Over the summer of 2025, school baseball teams in the Gallatin valley turned from a dream to reality. As the sport grows in popularity across the state, Bozeman has decided to consider it as well. 

The Bozeman School District  held a board meeting on September 23, 2024, discussing the process and idea of having official MHSA high school baseball at Gallatin High School. Then, they proposed an ‘If, Then’ pathway, which included gauging student interest and balancing gender proportionality in the district’s sports catalogue. 

The board set out to cap gender data variance at 5% after the addition of baseball. Unfortunately, GHS female participation in athletics needed to increase by around 80 students to mirror Bozeman High School’s disproportionality of approximately 3%. So, GHS female participation rose with another year of school and gender equality in funding through sports to get equal gender proportionality, which allowed room for baseball to be added in the gender participation data. Because both required parts of the pathway were met, the district moved on to the other parts needed for baseball to become a reality.

Next, the district needed to secure private funding of approximately $100,000 for their first year of a new athletics team. They also needed rental space, planning for long term facilities, fit the cost for baseball into the fixed athletics/activities budget hence why $100,000 was needed and finally securing BSD7 Board and MHSA approval of adding baseball. Long range planning for the sport including cost and location of facilities, payment of coaches, equipment etc. is important to continue the growth of GHS and the sport in general. The district needed as much private funding as they did because short term rental space is expensive and hard to find in Bozeman so they also used funding for as much long term planning as possible. Furthermore, coaching stipends were costly,   which impacted the funding proportions to get baseball on the right footing.
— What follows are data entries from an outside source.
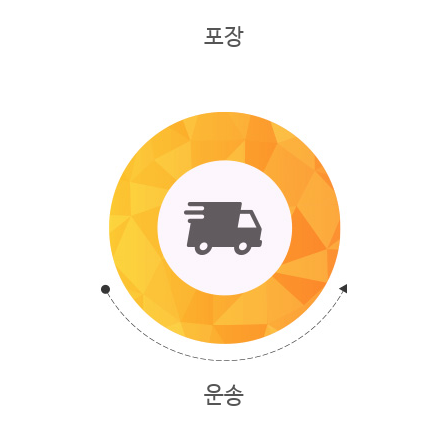
포장
운송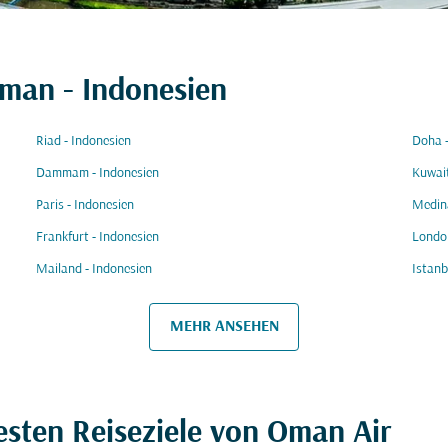
mman - Indonesien
Riad - Indonesien
Doha -
Dammam - Indonesien
Kuwait
Paris - Indonesien
Medina
Frankfurt - Indonesien
London
Mailand - Indonesien
Istanb
MEHR ANSEHEN
esten Reiseziele von Oman Air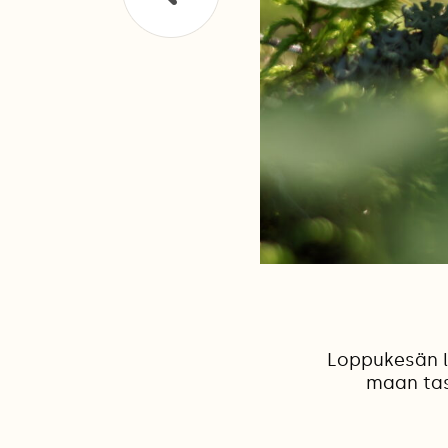
Loppukesän l
maan tasa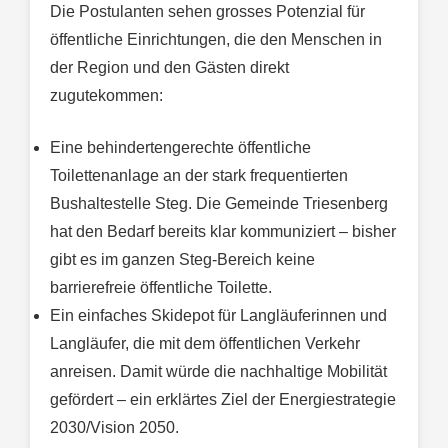
Die Postulanten sehen grosses Potenzial für
öffentliche Einrichtungen, die den Menschen in
der Region und den Gästen direkt
zugutekommen:
Eine behindertengerechte öffentliche
Toilettenanlage an der stark frequentierten
Bushaltestelle Steg. Die Gemeinde Triesenberg
hat den Bedarf bereits klar kommuniziert – bisher
gibt es im ganzen Steg-Bereich keine
barrierefreie öffentliche Toilette.
Ein einfaches Skidepot für Langläuferinnen und
Langläufer, die mit dem öffentlichen Verkehr
anreisen. Damit würde die nachhaltige Mobilität
gefördert – ein erklärtes Ziel der Energiestrategie
2030/Vision 2050.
The most important step was getting approval from the BSD7 Board and MHSA because they represent the community and would help us represent the state through another competitive activity.

In the end, all of these logistical necessities were covered, and baseball was made an official sport offered at both high schools during the summer of 2025. Coach John Graham played baseball for 14 years throughout his life and has been coaching it for the last 26 years around the northwest. He then came back to Bozeman and was a gym teacher at Chief Joseph Middle School before applying at GHS to be an underclassman gym teacher. Then, when the position of head baseball coach became available, he applied and was accepted as head coach. 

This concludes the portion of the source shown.